31-
La sensation au réveil fut déroutante. Déplaisante, surtout. J'avais l'impression qu'un bovin – très affectueux, semblait-il – me soufflait dans l'oreille. Mais ce n'était que Cassie. Elle avait roulé de mon côté, et s'étendait en diagonale en travers du lit, un bras par-dessus ma tête. Je la repoussai avec le coude en me demandant comment j'avais pu si bien dormir... L'épuisement, sans doute.
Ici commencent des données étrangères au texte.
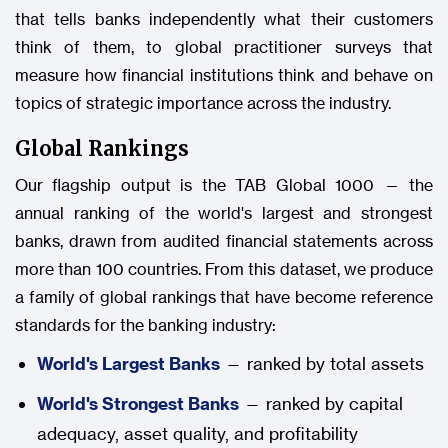
that tells banks independently what their customers
think of them, to global practitioner surveys that
measure how financial institutions think and behave on
topics of strategic importance across the industry.
Global Rankings
Our flagship output is the TAB Global 1000 — the
annual ranking of the world's largest and strongest
banks, drawn from audited financial statements across
more than 100 countries. From this dataset, we produce
a family of global rankings that have become reference
standards for the banking industry:
World's Largest Banks
— ranked by total assets
World's Strongest Banks
— ranked by capital
adequacy, asset quality, and profitability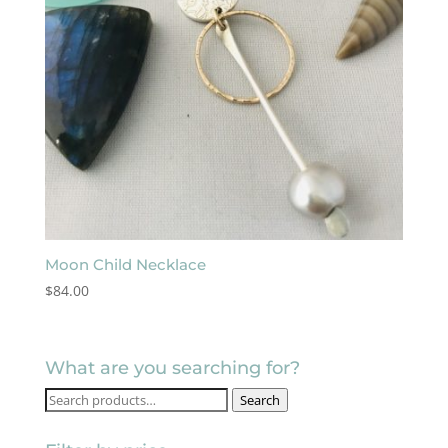
Moon Child Necklace
$
84.00
What are you searching for?
Search
Search
for: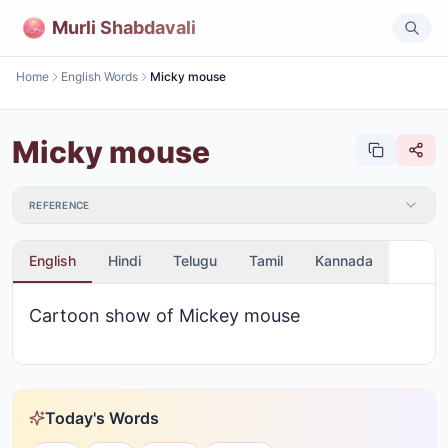
Murli Shabdavali
Home
English Words
Micky mouse
Micky mouse
REFERENCE
English
Hindi
Telugu
Tamil
Kannada
Cartoon show of Mickey mouse
Today's Words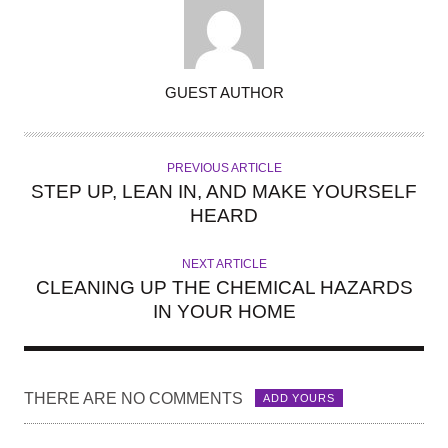
A
GUEST AUTHOR
U
T
H
PREVIOUS ARTICLE
O
STEP UP, LEAN IN, AND MAKE YOURSELF
R
HEARD
NEXT ARTICLE
CLEANING UP THE CHEMICAL HAZARDS
IN YOUR HOME
THERE ARE NO COMMENTS
ADD YOURS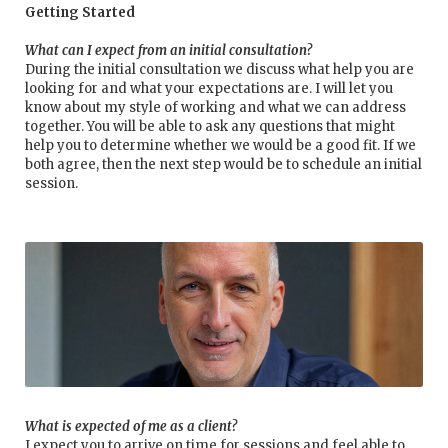
Getting Started
What can I expect from an initial consultation?
During the initial consultation we discuss what help you are
looking for and what your expectations are. I will let you
know about my style of working and what we can address
together. You will be able to ask any questions that might
help you to determine whether we would be a good fit. If we
both agree, then the next step would be to schedule an initial
session.
What is expected of me as a client?
I expect you to arrive on time for sessions and feel able to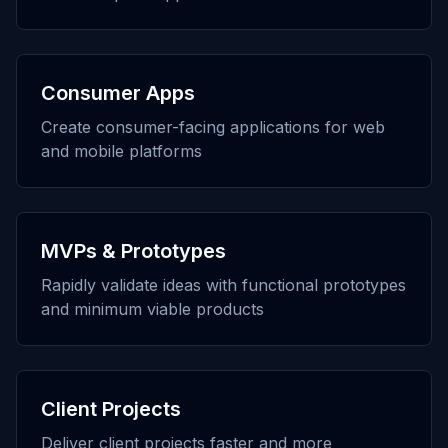
Consumer Apps
Create consumer-facing applications for web
and mobile platforms
MVPs & Prototypes
Rapidly validate ideas with functional prototypes
and minimum viable products
Client Projects
Deliver client projects faster and more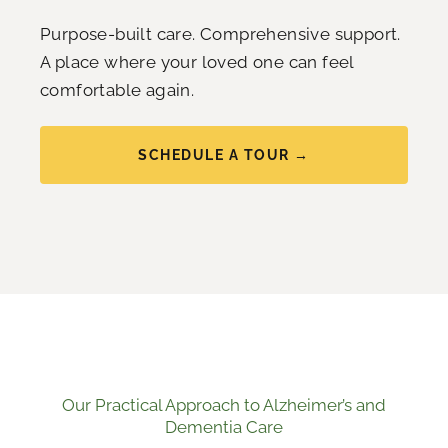
Purpose-built care. Comprehensive support.
A place where your loved one can feel
comfortable again.
SCHEDULE A TOUR →
Our Practical Approach to Alzheimer’s and
Dementia Care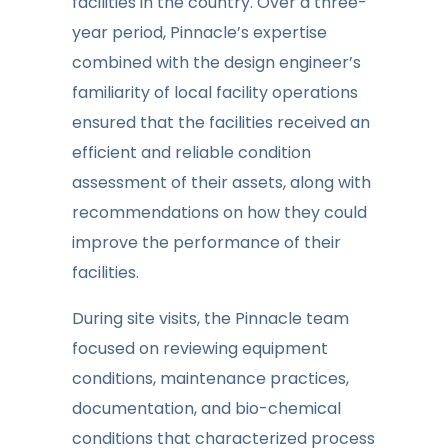
facilities in the country. Over a three-
year period, Pinnacle’s expertise
combined with the design engineer’s
familiarity of local facility operations
ensured that the facilities received an
efficient and reliable condition
assessment of their assets, along with
recommendations on how they could
improve the performance of their
facilities.
During site visits, the Pinnacle team
focused on reviewing equipment
conditions, maintenance practices,
documentation, and bio-chemical
conditions that characterized process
Entre les longs rideaux opaques, la lumière du soleil filtrait en raies intenses. La matinée semblait bien entamée, et visiblement, la chaleur serait encore au rendez-vous. Aujourd'hui, je l'apprécierais, c'est sûr, car je n'aurais pas à la subir. J'en tirerais partie. En clair : je ne comptais rien faire d'autre que me prélasser, sans lever le petit doigt. Et le premier qui dirait différemment... son sort serait scellé !
Stimulée par la promesse d'une journée de farniente, je m'arrachai des draps en essayant de ne pas réveiller la bête ronflante qui partageait ma couche. Je comptais prendre la salle de bain en otage avant qu'elle-même ne se l'accapare. Sur la pointe des pieds, je gagnai le couloir, dépassai la chambre de Charlie encore fermée, et poussai la porte de gauche.
Diable !
J'étouffai un cri.
Non, Charlie ne roupillait pas dans sa chambre comme on pouvait raisonnablement le supposer de quelqu'un qui s'était retrouvé ivre mort la veille – surprise ! Il se tenait debout dans la baignoire devant moi, droit comme un i, frappé de stupeur. Et torse nu.
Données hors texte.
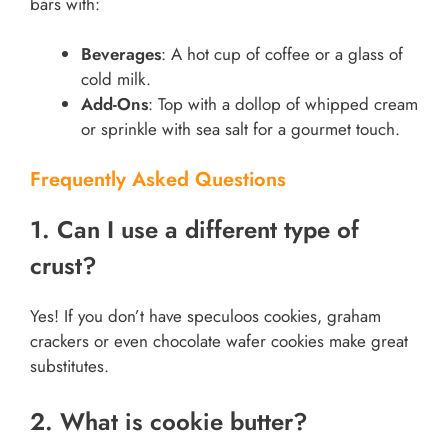
bars with:
Beverages
: A hot cup of coffee or a glass of
cold milk.
Add-Ons
: Top with a dollop of whipped cream
or sprinkle with sea salt for a gourmet touch.
Frequently Asked Questions
1. Can I use a different type of
crust?
Yes! If you don’t have speculoos cookies, graham
crackers or even chocolate wafer cookies make great
substitutes.
2. What is cookie butter?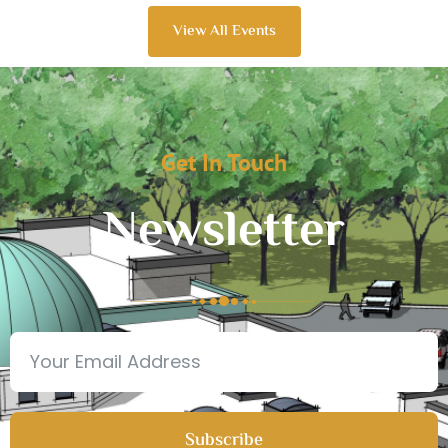
View All Events
Get In Touch
Newsletter
Subscribe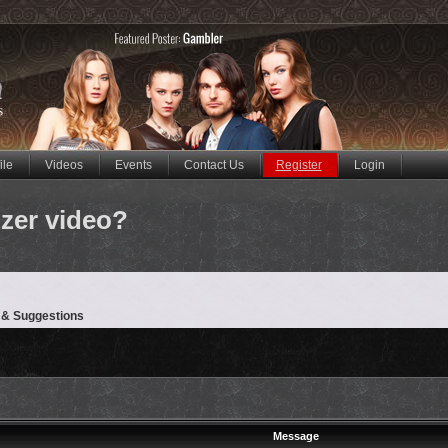
ile
Videos
Events
Contact Us
Register
Login
zer video?
 & Suggestions
Message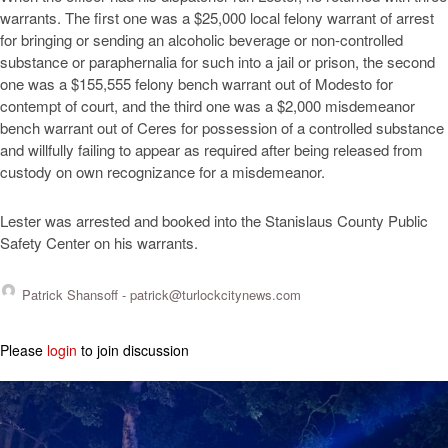
warrants. The first one was a $25,000 local felony warrant of arrest
for bringing or sending an alcoholic beverage or non-controlled
substance or paraphernalia for such into a jail or prison, the second
one was a $155,555 felony bench warrant out of Modesto for
contempt of court, and the third one was a $2,000 misdemeanor
bench warrant out of Ceres for possession of a controlled substance
and willfully failing to appear as required after being released from
custody on own recognizance for a misdemeanor.
Lester was arrested and booked into the Stanislaus County Public
Safety Center on his warrants.
Patrick Shansoff -
patrick@turlockcitynews.com
Please
login
to join discussion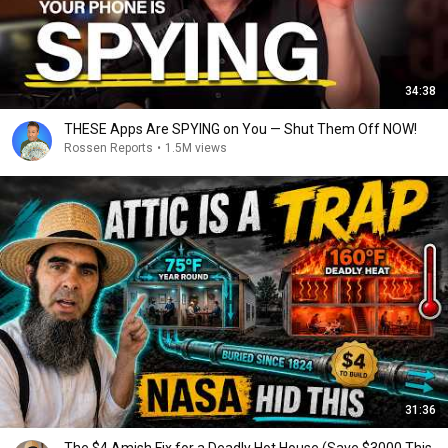
34:38
THESE Apps Are SPYING on You — Shut Them Off NOW!
Rossen Reports
•
1.5M views
31:36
L'étonnement passé, il attrapa la serviette sur le rebord, avec un temps de retard sur mon regard qui était descendu par réflexe. Non, il n'avait pas non plus oublié que son t-shirt... La poisse ! Je me cachai les yeux d'une main, tachant d'oublier cette partie de Charlie que je n'avais jamais demandé à rencontrer.
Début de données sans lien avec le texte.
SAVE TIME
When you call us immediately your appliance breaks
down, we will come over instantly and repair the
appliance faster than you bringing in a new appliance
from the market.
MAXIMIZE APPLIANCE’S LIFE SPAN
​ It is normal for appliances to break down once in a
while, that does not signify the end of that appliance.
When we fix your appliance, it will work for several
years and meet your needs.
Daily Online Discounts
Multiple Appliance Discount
— P...p... pourquoi t'as pas mis le verrou ? bégayai-je à moitié en reculant.
— Oublié.
Je refermai la porte d'un coup sec, sans plus savoir si j'étais embarrassée ou agacée.
Agacée, en tout cas, je le fus très vite en trouvant Cassie dans mon dos. Une fois n'est pas coutume, je sursautai. Au moins, elle n'était pas nue, constatai-je une main sur le cœur.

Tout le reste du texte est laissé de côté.